We will initially run these operations locally with a small subset of the data. We will then run the same set of operations in an EC2 instance for the entire dataset.

## Reading in the data files (3 min)

Let's read in all three data files provided and familiarize ourselves with the data. Note that we truncate our read to the first 10000 rows due to the sizes of the files:

In [11]:
reviews = pd.read_csv('reviews.csv', nrows=1000)
businesses = pd.read_csv('businesses.csv', nrows=1000)
checkins = []
with open('checkins.json', encoding='utf-8')  as f:
    for row in f.readlines()[:1000]:
        checkins.append(json.loads(row))

The columns present in each of the files are:

1. **reviews**
    * **review_id** - Unique identifier for the review
    * **business_id** - Unique identifier of the business that is being reviewed
    * **user_id** - Unique identifier of the user who posted the review
    * **date** - The date and time of the review
    * **star** - Star rating for the review
    * **text** - Review text
    * **cool** - Number of cool votes received for the review
    * **funny** - Number of funny votes received for the review
    * **useful** - Number of funny votes received for the review
    
    
2. **businesses**
    * **business_id** - Unique identifier of the business
    * **name** - Name of the business
    * **categories** - Categories associated with the business
    * **latitude** - Location of the business (latitude)
    * **longitude** - Location of the business (longitude)
    * **review_count** - Number of reviews received for the business
    * **stars** - Average star rating, rounded to half stars
    
    
3. **checkins**
    * **business_id** - Unique identifier of the business
    * **date** - List of datetimes when users checked in to the business

## Handling null values in `reviews` (3 min)

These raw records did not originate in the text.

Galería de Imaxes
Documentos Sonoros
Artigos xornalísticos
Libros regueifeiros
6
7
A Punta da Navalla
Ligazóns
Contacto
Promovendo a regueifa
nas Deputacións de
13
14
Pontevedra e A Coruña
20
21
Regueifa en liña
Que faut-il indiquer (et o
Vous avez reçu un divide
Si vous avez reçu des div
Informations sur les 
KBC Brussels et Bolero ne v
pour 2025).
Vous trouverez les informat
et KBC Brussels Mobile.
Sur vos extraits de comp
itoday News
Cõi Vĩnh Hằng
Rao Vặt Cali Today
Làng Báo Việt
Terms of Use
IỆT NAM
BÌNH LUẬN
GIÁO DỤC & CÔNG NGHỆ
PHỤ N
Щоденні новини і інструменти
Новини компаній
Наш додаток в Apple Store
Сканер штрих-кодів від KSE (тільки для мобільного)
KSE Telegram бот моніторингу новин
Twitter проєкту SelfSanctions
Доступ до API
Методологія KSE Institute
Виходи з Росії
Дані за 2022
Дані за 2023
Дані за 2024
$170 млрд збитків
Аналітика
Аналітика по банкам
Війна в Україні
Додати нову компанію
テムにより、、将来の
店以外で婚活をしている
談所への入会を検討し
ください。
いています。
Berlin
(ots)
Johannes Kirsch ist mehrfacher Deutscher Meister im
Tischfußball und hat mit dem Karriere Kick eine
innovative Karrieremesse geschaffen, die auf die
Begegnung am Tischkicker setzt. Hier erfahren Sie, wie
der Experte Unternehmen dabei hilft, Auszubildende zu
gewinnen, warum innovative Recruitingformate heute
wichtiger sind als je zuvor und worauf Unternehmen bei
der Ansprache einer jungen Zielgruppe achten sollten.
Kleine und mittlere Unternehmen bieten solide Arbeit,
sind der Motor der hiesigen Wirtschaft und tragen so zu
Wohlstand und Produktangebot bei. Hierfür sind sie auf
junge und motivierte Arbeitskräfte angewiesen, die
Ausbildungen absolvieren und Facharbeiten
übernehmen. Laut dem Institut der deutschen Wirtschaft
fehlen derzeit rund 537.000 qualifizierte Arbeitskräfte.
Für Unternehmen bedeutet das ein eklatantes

As always, handling null values is a staple of cleaning datasets. Let's uncover the columns in the table `reviews` that contain null values:

In [12]:
reviews.isna().any()

business_id    False
cool            True
date            True
funny           True
review_id      False
stars           True
text           False
useful          True
user_id        False
dtype: bool

We can see that null values are present in the following columns: `date`, `stars`, `cool`, `funny`, and `useful`. Each of these columns need to be handled in a different way.

In contrast to the previous case, here we will look at some advanced methods for handling null values that don't use normal `pandas` operations. Let's get started.

## `date` (5 min)

Since the client has indicated they will likely be using the cleaned data for numerous analyses later on, removing rows with missing values or even writing in meaningless filler values will not work. So we need to figure out a sensible interpolation method.

### Exercise 1: (5 min)

Given what we know about the data so far, describe a sensible interpolation method that we can use.

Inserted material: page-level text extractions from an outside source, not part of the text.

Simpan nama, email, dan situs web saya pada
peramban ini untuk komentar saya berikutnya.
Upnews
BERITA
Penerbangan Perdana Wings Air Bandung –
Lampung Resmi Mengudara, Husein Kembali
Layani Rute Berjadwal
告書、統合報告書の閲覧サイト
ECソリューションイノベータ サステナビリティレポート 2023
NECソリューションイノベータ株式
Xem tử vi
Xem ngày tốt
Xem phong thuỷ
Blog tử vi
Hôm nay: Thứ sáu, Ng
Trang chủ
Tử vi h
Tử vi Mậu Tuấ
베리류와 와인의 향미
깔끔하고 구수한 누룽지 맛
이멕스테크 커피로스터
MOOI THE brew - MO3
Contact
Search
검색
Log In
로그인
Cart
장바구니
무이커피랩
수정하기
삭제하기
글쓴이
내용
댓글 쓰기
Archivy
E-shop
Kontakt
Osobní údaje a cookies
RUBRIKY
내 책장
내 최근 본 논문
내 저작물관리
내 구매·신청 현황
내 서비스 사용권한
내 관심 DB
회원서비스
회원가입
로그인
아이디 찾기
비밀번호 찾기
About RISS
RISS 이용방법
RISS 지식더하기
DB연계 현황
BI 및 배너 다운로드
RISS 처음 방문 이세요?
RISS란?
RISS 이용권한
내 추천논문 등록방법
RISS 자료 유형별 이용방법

**Answer.** From exploring the available data, we can surmise that reviews are ordered sequentially based on the `date` field. (Can you come up with a way to verify this via code?) Thus, we can fill in a reasonable value by interpolating between the immediate previous and immediate next records that are non-null.

However, our approach needs to handle cases where there are consecutive null values (we cannot always assume that the following row and the previous row are both not missing - sometimes there are long stretches of missing values!) In those cases, we will need to get the next and previous available dates which are non-null and perform the interpolation. A naive but reasonable assumption is that consecutive missing values are uniformly distributed within that interval, so we can do a simple linear interpolation based on the current row's relative position within its block of missing values. For example, if the current row is the 3rd row with a missing value in a block of 10 rows with missing values, then it should get an interpolated date which is $ \displaystyle\frac {3}{10 + 1} = \frac {3} {11} $ - ths of the way from the previous non-null date to the next non-null date.


Here is some code that implements our idea above:

In [13]:
nan_rows = reviews[reviews['date'].isnull()]
date_format = '%Y-%m-%d %H:%M:%S'

for index, row in nan_rows.iterrows():
    previous_date = reviews.iloc[index - 1]['date']
    if isinstance(previous_date, str):
        previous_date = datetime.datetime.strptime(previous_date, date_format)
    next_date = None
    next_date_count = 1
    while next_date is None:
        try:
            next_date = datetime.datetime.strptime(reviews.iloc[index + next_date_count]['date'], date_format)
        except Exception:
            next_date_count += 1
    difference = (next_date - previous_date).seconds
    current_date = previous_date + datetime.timedelta(seconds=difference/(next_date_count + 1))
    reviews.loc[index, 'date'] = current_date

_______

## `star` (10 min)

The next feature which has null values to handle is `star`. `star` is a numeric value and can range from 1 to 5, where 1 represents the lowest rating and 5 the highest. 

### Exercise 2: (10 min)

Describe an appropriate method for filling in the missing values of `star`.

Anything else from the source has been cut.